Text is cool. Language is hot.

The scanning process continues. I try to be cool and objective, literally searching--without digital or electronic aid-- for the term "lived life." But then I get swept into the language. I try not to see the "language," but instead to search for text. Just words. A couple of "l's" strung together. It's a "Where's Waldo?" approach.

But Greene sweeps me in with her language. I end up reading and thinking and interpreting and bringing my particular sense, my live life, to the language.

This happened with Greene's chapter on "Approaches to Truth and Being" in "Teacher as Stranger." In her remarks about pragmatism, phenomenology, and existentialism,, I started to see Greene's foundation in her doing philosophy. I see her disposal of the role of pragmatism in its attempts to measure things, like humans, that cannot possibly be measure without some accounting of biography. While "lived life" isn't being used, I think I'm witnessing its development here in this 1973 publication.

Earlier this morning I reviewed a booklet on dissertations in the humanities. One of my committee members very thoughtfully sent it to me to help me with this framework. It's quite different form the empirical/science-based framework that is being promoted within the Ed.D. program. The booklet offers standards that use descriptors of outstanding, very good, acceptable and unacceptable.

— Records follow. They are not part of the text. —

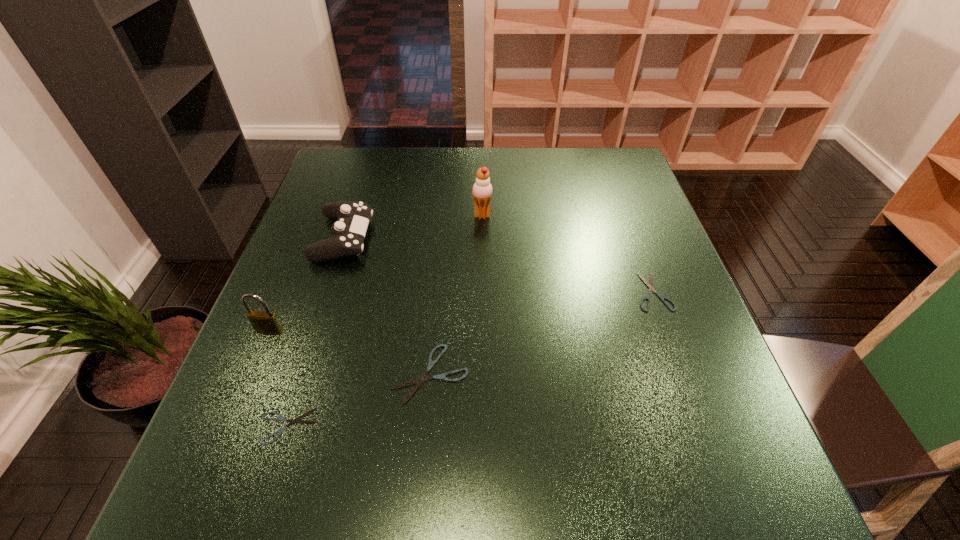 Identify the location of the third closest object relative to the fifth shortest object. (419, 381).

Locate which object is the fifth closest to the rightmost object. Please provide its 2D coordinates. Your answer should be formatted as a tuple, i.e. [(x, y)], where the tuple contains the x and y coordinates of a point satisfying the conditions above.

[(266, 322)]

Identify which shears is the third nearest to the control. Please provide its 2D coordinates. Your answer should be formatted as a tuple, i.e. [(x, y)], where the tuple contains the x and y coordinates of a point satisfying the conditions above.

[(650, 286)]

You are a GUI agent. You are given a task and a screenshot of the screen. Output one action in this format:
    pyautogui.click(x=<x>, y=<y>)
    Task: Click on the shears object that ranks as the closest to the fifth shortest object
    This screenshot has width=960, height=540.
    Given the screenshot: What is the action you would take?
    pyautogui.click(x=291, y=421)

I want to click on vacant space that satisfies the following two spatial constraints: 1. on the surface of the second shortest shears; 2. on the left side of the fourth shortest object, so click(x=325, y=292).

You are a GUI agent. You are given a task and a screenshot of the screen. Output one action in this format:
    pyautogui.click(x=<x>, y=<y>)
    Task: Click on the vacant area that satisfies the following two spatial constraints: 1. on the surface of the nearest object; 2. on the left side of the fourth shortest object
    This screenshot has height=540, width=960.
    Given the screenshot: What is the action you would take?
    pyautogui.click(x=281, y=427)

At what (x,y) coordinates should I click in order to perform the action: click on vacant space that satisfies the following two spatial constraints: 1. at the front with a straw on the second object from right to left; 2. on the front side of the padlock. Please return your answer as a coordinate pair (x, y). The width and height of the screenshot is (960, 540). Looking at the image, I should click on (483, 331). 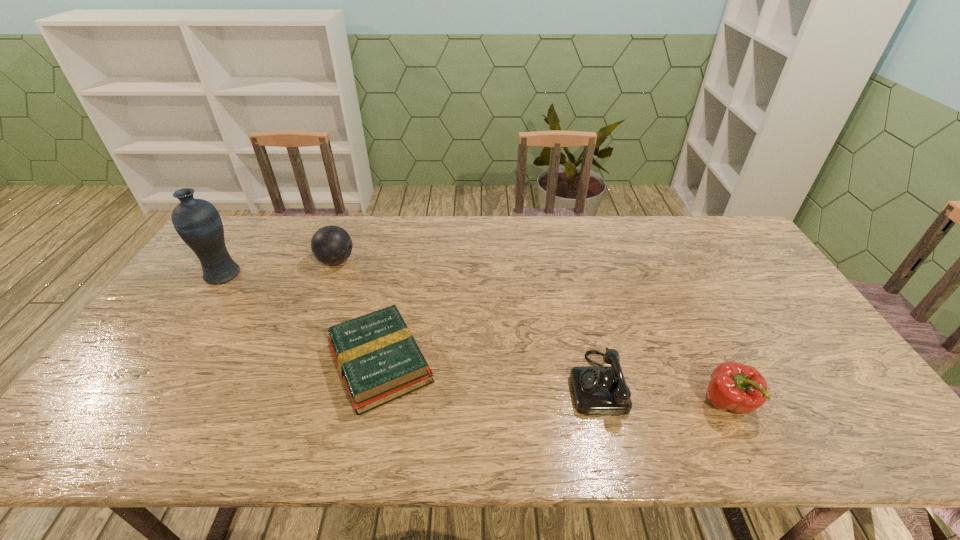 I want to click on free spot between the leftmost object and the second object from right to left, so click(410, 328).

At what (x,y) coordinates should I click in order to perform the action: click on vacant space that's between the pepper and the hardback book. Please return your answer as a coordinate pair (x, y). The width and height of the screenshot is (960, 540). Looking at the image, I should click on (554, 383).

Identify the location of free space between the fourth tallest object and the vase. Image resolution: width=960 pixels, height=540 pixels. (410, 328).

Identify which object is the third closest to the rightmost object. Please provide its 2D coordinates. Your answer should be formatted as a tuple, i.e. [(x, y)], where the tuple contains the x and y coordinates of a point satisfying the conditions above.

[(331, 245)]

Locate which object ranks second in proximity to the tallest object. Please provide its 2D coordinates. Your answer should be formatted as a tuple, i.e. [(x, y)], where the tuple contains the x and y coordinates of a point satisfying the conditions above.

[(378, 359)]

What are the coordinates of `vacant space that satisfies the following two spatial constraints: 1. on the grip area of the third object from left to right; 2. on the left side of the fourth object from right to left` in the screenshot? It's located at (297, 363).

Find the location of `free space that satisfies the following two spatial constraints: 1. on the dial of the telephone; 2. on the back side of the rightmost object`. free space that satisfies the following two spatial constraints: 1. on the dial of the telephone; 2. on the back side of the rightmost object is located at coordinates (601, 403).

Identify the location of blank space that satisfies the following two spatial constraints: 1. on the back side of the rightmost object; 2. on the grip area of the second object from left to right. (659, 261).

Within one of the standards for outstanding, the qualities listed int he area of language included "hot." I like this. Language should be hot.

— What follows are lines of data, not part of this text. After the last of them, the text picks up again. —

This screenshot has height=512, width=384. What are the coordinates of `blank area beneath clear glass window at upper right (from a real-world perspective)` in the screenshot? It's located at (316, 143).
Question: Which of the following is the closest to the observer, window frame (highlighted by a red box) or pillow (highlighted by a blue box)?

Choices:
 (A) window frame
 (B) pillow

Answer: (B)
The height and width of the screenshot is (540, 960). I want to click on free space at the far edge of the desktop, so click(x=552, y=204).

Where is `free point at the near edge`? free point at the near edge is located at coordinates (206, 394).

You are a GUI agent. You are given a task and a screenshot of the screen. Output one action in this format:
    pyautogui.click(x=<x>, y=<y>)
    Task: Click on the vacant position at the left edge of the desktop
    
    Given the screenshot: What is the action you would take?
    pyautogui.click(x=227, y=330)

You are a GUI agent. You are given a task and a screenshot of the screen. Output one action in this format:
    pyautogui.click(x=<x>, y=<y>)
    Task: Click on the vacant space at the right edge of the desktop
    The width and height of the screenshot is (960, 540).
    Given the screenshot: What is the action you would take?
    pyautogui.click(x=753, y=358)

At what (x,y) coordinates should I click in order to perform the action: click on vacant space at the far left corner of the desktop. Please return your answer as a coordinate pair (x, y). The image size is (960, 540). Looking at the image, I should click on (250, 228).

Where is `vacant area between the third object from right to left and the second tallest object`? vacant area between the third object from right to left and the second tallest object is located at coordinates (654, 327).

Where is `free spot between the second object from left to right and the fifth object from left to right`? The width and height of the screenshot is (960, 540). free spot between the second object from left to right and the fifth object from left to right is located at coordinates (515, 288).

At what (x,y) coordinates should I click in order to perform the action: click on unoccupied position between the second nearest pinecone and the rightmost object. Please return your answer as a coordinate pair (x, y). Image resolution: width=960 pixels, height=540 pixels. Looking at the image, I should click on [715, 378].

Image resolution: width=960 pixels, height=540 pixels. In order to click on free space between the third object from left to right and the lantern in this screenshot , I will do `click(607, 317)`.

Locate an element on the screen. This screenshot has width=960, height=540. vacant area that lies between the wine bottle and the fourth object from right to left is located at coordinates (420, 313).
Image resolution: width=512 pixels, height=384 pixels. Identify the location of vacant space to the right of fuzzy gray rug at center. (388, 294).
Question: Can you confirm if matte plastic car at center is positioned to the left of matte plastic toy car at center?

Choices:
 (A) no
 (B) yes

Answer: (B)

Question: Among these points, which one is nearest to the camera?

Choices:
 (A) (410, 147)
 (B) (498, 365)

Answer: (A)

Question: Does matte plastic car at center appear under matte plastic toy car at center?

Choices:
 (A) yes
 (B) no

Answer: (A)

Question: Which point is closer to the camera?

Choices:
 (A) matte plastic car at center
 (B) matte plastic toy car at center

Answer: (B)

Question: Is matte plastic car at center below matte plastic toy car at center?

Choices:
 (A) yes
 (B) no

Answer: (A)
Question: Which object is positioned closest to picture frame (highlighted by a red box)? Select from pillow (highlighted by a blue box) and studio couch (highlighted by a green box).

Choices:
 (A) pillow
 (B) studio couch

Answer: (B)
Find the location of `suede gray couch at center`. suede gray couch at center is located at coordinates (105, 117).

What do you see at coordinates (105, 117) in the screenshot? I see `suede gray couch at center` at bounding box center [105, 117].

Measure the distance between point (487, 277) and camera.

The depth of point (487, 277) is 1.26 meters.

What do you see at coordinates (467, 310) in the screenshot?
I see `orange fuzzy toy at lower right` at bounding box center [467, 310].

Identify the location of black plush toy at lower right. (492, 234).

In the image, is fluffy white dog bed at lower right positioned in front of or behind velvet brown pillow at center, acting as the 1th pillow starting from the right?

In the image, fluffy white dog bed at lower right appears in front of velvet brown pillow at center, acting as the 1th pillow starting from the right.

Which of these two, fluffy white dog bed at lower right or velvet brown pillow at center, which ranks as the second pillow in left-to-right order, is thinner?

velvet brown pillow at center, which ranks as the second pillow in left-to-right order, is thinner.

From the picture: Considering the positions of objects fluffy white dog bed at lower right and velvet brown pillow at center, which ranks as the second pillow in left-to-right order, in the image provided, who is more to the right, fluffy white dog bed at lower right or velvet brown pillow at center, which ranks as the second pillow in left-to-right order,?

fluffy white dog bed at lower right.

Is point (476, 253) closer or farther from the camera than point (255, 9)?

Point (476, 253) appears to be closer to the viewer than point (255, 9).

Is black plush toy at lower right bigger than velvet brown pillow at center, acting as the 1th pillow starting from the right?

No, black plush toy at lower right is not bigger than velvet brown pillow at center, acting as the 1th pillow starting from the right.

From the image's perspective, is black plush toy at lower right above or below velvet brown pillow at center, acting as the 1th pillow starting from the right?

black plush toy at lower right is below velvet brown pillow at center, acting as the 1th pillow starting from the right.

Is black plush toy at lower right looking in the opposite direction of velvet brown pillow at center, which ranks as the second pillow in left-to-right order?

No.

Text, on the other hand, is cool.

1 comment:

  1. A flood of after thoughts has overcome me after our conversation on Wednesday morning. I'm not sure Greene actually disposed pragmatism as you wrote above. Her list of preferred philosophers who moved her thinking in the Landscapes of Learning collection (published 1978 but many of them crafted in the decade before importantly listed William James.

    I admit that this last has always fascinated me.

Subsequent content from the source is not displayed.